Each line that has the string "online" must be copied from the records below.

[Stored data entries]
--- --- ---

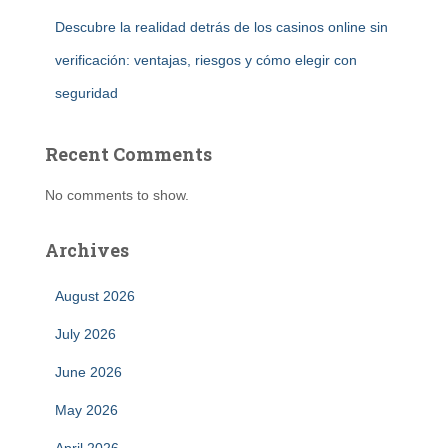
Descubre la realidad detrás de los casinos online sin
verificación: ventajas, riesgos y cómo elegir con
seguridad
Recent Comments
No comments to show.
Archives
August 2026
July 2026
June 2026
May 2026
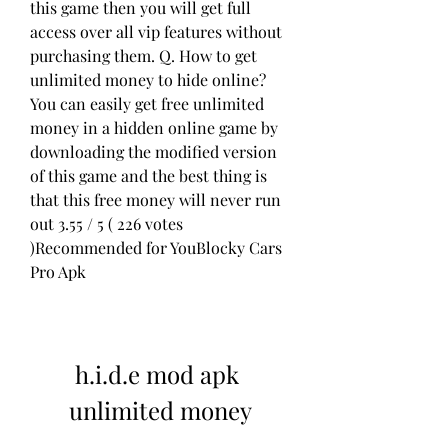
this game then you will get full 
access over all vip features without 
purchasing them. Q. How to get 
unlimited money to hide online?
You can easily get free unlimited 
money in a hidden online game by 
downloading the modified version 
of this game and the best thing is 
that this free money will never run 
out 3.55 / 5 ( 226 votes 
)Recommended for YouBlocky Cars 
Pro Apk
h.i.d.e mod apk 
unlimited money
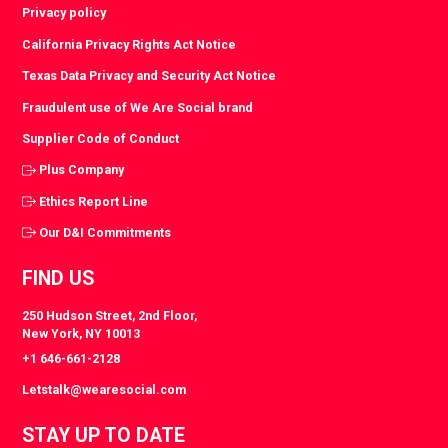
Privacy policy
California Privacy Rights Act Notice
Texas Data Privacy and Security Act Notice
Fraudulent use of We Are Social brand
Supplier Code of Conduct
Plus Company
Ethics Report Line
Our D&I Commitments
FIND US
250 Hudson Street, 2nd Floor,
New York, NY 10013
+1 646-661-2128
Letstalk@wearesocial.com
STAY UP TO DATE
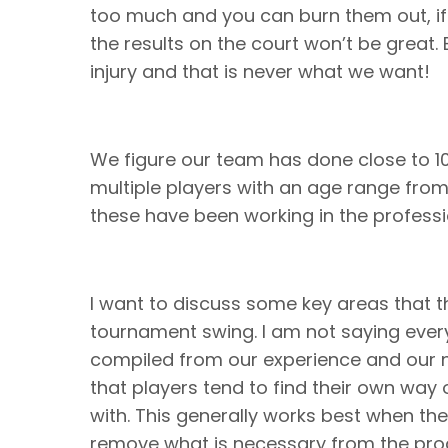
too much and you can burn them out, if
the results on the court won’t be great. E
injury and that is never what we want!
We figure our team has done close to 
multiple players with an age range from 
these have been working in the professi
I want to discuss some key areas that t
tournament swing. I am not saying every
compiled from our experience and our 
that players tend to find their own way 
with. This generally works best when 
remove what is necessary from the p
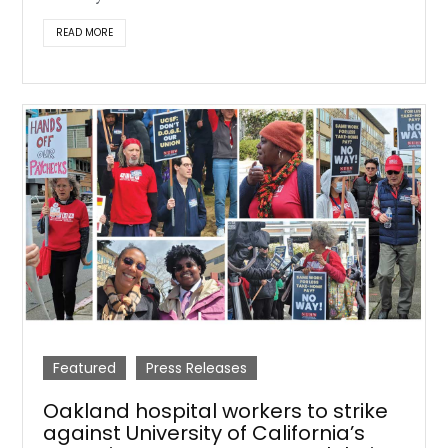
READ MORE
Featured
Press Releases
Oakland hospital workers to strike
against University of California’s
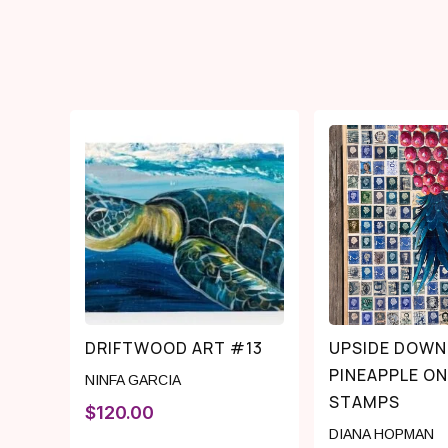
DRIFTWOOD ART #13
UPSIDE DOWN
PINEAPPLE ON
NINFA GARCIA
STAMPS
$
120.00
DIANA HOPMAN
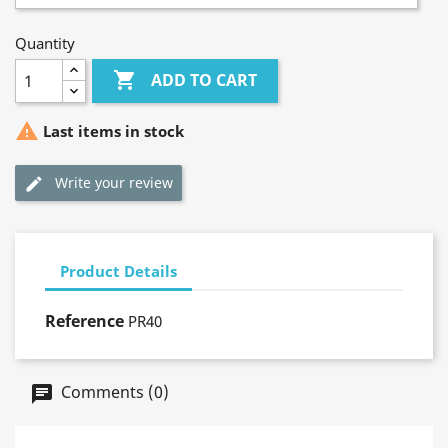
Quantity

ADD TO CART

Last items in stock
Write your review
Product Details
Reference
PR40
Comments (0)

--- --- ---

▶ TASK OUTPUT
Descubre la realidad detrás de los casinos online sin
unlimited money to hide online?
money in a hidden online game by 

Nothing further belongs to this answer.